A trilha sonora é ótima. Tarantino sempre cuida muito bem disso. E faz TODO SENTIDO usar rap em algumas cenas de tensão. É como se a existência desse gênero musical se justificasse, sabe? Sem querer ser determinista, mas já sendo: como se somente os negros, tendo vivido a escravidão por tantos séculos, soubessem o que é o peso do mundo.
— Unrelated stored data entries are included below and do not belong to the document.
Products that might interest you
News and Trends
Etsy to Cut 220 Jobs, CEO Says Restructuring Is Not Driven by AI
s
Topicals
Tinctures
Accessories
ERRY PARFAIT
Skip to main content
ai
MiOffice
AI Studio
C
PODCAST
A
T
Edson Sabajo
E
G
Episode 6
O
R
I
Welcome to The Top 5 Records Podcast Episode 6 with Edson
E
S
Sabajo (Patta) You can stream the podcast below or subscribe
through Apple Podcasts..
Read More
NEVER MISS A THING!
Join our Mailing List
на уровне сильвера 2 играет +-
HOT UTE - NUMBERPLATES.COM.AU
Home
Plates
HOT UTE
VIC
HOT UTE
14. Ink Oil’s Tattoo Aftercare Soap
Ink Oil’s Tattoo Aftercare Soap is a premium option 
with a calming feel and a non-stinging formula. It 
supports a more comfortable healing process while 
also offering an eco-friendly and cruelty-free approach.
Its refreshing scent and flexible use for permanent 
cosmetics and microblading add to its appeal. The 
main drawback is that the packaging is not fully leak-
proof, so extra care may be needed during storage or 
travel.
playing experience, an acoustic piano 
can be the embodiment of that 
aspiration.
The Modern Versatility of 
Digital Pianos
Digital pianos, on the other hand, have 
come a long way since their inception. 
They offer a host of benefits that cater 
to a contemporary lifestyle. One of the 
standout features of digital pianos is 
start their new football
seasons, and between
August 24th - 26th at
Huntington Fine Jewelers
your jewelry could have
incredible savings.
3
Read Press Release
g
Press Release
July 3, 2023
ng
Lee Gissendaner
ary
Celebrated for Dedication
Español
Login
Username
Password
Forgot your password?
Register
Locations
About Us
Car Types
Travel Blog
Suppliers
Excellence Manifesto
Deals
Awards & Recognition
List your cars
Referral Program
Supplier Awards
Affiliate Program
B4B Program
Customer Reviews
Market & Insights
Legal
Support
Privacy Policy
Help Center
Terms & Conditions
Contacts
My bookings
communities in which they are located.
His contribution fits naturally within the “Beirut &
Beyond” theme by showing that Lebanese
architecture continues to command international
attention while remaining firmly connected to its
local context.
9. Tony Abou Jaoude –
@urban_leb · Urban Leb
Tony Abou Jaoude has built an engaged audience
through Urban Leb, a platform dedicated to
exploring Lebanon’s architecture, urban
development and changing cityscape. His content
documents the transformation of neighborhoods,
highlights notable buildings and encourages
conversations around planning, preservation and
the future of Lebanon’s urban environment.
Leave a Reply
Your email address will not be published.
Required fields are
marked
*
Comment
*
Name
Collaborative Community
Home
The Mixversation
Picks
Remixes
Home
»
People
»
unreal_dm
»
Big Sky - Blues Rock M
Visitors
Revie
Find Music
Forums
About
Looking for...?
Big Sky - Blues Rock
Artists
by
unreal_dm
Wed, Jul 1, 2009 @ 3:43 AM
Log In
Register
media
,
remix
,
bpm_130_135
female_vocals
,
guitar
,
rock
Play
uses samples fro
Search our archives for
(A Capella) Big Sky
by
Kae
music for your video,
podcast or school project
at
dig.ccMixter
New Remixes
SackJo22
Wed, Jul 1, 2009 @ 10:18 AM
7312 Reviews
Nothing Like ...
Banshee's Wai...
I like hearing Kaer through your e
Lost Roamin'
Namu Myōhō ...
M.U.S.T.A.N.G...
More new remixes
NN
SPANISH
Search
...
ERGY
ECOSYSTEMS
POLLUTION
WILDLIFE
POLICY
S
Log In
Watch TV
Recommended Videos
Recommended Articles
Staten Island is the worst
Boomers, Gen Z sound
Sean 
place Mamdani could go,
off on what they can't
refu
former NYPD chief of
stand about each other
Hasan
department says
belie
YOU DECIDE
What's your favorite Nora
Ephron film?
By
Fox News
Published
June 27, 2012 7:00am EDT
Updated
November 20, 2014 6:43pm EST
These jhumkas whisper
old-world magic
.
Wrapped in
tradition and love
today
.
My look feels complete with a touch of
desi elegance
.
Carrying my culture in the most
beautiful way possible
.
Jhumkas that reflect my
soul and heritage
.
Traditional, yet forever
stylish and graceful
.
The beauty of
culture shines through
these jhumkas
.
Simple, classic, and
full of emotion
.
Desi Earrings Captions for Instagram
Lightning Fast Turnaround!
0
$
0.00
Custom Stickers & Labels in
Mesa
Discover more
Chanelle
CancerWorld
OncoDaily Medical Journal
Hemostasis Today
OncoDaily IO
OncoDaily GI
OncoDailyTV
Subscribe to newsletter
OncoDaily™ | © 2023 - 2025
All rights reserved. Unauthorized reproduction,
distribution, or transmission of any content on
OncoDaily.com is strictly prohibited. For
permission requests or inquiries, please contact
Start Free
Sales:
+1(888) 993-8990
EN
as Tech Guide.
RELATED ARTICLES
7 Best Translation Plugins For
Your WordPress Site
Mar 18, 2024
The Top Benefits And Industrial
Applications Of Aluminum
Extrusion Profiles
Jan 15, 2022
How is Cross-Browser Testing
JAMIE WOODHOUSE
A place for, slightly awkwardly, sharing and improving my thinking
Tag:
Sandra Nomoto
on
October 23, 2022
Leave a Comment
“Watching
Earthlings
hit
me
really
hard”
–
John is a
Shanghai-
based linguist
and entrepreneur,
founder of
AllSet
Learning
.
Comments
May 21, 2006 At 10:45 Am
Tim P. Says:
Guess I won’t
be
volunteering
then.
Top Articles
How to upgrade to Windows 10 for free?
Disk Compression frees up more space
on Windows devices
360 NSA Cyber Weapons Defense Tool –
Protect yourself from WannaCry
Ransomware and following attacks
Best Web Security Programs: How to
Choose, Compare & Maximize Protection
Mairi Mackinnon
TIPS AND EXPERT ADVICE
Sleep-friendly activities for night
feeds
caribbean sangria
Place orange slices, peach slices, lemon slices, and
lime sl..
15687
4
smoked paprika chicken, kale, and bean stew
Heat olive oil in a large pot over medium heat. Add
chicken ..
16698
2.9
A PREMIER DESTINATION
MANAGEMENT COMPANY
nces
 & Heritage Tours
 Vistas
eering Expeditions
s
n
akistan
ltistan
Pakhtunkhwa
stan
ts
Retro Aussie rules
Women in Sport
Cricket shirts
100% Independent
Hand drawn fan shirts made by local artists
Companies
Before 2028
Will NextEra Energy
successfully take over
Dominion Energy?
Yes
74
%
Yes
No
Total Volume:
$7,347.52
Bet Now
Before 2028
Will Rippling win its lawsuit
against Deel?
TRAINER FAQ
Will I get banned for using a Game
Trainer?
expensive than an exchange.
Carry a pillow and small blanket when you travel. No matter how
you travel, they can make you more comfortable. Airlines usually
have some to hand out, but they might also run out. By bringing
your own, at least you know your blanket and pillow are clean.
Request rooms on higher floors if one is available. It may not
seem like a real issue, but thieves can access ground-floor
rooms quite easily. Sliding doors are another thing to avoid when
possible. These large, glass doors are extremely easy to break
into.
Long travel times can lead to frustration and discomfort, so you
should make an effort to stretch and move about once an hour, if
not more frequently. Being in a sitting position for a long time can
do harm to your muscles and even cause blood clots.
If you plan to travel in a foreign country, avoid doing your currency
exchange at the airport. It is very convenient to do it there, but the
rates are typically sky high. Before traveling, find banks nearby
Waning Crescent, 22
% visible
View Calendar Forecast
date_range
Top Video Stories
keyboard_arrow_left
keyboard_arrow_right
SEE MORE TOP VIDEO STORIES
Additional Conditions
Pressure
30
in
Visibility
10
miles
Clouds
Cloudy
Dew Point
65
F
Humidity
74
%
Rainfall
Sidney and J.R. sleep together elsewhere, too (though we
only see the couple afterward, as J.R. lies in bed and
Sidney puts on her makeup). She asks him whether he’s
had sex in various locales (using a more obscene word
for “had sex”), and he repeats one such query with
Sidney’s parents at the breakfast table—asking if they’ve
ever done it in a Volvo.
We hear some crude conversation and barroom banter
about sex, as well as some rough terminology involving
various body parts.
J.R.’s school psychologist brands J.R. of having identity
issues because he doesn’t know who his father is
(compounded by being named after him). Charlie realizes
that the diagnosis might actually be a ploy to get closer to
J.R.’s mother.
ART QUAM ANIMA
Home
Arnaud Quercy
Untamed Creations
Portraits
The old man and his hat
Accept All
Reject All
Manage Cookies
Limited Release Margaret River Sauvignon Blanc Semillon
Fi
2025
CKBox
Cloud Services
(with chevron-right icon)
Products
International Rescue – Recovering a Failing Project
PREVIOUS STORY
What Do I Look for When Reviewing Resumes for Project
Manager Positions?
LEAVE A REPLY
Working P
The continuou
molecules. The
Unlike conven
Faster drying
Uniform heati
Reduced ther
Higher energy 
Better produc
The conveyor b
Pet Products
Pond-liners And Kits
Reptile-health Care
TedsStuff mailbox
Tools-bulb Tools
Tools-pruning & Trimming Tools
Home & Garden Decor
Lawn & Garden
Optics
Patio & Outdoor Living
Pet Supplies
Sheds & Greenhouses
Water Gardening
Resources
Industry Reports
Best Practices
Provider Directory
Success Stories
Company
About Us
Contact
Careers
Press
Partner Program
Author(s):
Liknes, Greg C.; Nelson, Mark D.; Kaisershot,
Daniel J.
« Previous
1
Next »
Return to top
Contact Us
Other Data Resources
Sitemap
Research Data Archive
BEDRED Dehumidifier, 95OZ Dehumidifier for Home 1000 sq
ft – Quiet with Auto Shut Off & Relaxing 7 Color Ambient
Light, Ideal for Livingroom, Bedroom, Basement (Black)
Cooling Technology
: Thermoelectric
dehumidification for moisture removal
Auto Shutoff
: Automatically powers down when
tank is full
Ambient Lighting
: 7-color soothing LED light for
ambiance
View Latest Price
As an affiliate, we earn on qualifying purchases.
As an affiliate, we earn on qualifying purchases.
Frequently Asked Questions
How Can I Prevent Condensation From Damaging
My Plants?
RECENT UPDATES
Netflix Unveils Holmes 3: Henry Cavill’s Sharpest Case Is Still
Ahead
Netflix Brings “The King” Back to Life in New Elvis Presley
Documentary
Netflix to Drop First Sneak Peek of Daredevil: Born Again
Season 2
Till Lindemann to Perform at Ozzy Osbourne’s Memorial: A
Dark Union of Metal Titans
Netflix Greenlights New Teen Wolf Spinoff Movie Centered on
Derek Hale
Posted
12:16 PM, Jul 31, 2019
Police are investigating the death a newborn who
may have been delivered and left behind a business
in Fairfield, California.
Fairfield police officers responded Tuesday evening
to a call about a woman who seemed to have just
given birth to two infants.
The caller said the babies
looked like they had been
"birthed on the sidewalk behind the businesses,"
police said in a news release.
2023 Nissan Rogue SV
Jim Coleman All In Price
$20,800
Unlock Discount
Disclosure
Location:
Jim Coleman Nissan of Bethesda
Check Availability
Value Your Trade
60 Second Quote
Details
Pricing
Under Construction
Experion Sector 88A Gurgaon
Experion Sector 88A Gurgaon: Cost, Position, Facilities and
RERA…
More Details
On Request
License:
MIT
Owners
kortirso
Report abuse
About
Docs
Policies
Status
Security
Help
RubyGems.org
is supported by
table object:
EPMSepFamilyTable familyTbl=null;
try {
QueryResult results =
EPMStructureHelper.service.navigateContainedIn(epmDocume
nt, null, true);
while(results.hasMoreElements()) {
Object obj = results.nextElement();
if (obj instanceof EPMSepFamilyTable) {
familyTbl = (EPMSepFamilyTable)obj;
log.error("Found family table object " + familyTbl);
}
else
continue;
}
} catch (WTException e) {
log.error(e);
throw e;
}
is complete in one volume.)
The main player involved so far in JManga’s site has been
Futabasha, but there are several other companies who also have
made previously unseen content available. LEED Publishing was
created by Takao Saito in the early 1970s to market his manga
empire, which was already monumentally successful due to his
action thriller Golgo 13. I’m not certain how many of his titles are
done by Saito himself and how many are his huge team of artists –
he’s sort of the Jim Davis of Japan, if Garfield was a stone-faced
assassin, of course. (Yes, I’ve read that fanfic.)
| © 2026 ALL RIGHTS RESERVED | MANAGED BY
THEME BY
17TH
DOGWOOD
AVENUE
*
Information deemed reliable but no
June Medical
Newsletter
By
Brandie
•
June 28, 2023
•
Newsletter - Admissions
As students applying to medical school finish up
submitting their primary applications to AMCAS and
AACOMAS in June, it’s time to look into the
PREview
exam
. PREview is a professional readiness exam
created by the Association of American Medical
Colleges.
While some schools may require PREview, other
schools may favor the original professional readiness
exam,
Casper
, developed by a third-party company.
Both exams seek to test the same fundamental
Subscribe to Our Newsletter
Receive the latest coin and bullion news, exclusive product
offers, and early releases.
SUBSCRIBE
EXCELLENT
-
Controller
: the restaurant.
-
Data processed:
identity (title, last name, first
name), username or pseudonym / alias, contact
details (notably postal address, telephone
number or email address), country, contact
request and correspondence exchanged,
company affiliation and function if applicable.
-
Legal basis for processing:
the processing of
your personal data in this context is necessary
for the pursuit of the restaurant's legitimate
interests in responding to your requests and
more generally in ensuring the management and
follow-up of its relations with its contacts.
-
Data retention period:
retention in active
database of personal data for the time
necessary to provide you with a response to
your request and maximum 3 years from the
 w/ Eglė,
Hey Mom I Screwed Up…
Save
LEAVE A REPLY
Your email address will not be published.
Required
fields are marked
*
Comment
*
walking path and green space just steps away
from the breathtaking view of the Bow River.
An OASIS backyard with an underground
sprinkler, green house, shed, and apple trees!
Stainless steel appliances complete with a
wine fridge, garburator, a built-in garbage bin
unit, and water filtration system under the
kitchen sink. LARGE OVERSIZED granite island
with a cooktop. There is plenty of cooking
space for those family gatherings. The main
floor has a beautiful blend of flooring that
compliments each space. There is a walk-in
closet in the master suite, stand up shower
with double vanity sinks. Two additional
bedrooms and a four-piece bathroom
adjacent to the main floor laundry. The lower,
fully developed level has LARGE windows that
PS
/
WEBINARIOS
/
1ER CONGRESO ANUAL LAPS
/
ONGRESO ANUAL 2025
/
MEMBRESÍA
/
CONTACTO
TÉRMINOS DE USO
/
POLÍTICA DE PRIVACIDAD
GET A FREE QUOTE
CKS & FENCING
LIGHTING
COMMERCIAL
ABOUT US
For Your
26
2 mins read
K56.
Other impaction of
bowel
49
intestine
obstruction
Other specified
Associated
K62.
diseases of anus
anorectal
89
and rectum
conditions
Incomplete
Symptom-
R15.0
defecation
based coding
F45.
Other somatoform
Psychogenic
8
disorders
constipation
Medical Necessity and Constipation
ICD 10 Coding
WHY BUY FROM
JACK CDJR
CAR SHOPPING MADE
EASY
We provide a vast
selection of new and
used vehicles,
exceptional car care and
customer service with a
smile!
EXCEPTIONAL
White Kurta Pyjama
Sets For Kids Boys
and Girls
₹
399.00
E pra quem acha que o filme está mal editado ou mal cortado, nas cenas grotescas eu me lembrei direitinho dos filmes de faroeste e dei muita risada. Não é isso o que o Tarantino faz: homenagear o cinema? Mesmo na cena em que Lara Candie, morre, não há erro ou gratuidade: conta-se (não achei a referência, ainda!) que, ao saber que as pessoas ao serem alvejadas não morriam dramaticamente, caindo devagarziiiinho, como em geral acontecia nos westerns, Sérgio Leone (se não me engano) chegou a usar cordas para puxar seus atores no momento em que levassem o tiro, o que criou o mesmo efeito exagerado e obviamente cômico da morte da irmã de Calvin Candie.

Enfim, eu chorei, sorri e saí feliz do cinema, pensando todas essas e mais um monte de coisas. E vocês?